DATASET EXTRACT Block Start

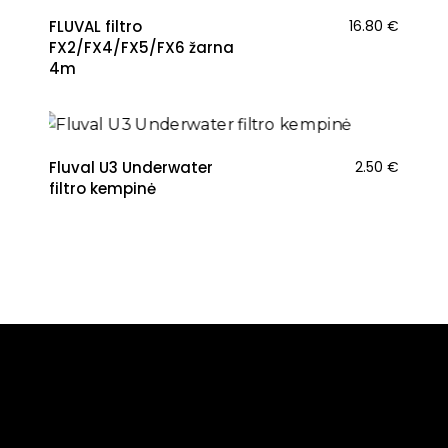
FLUVAL filtro
16.80
€
FX2/FX4/FX5/FX6 žarna
4m
Fluval U3 Underwater
2.50
€
filtro kempinė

DATASET EXTRACT Block End

YOUR INSTRUCTIONS: Copy the full listing above exactly, apart from the pictures.

EXERCISE OUTPUT:
FLUVAL filtro
16.80
€
FX2/FX4/FX5/FX6 žarna
4m
Fluval U3 Underwater
2.50
€
filtro kempinė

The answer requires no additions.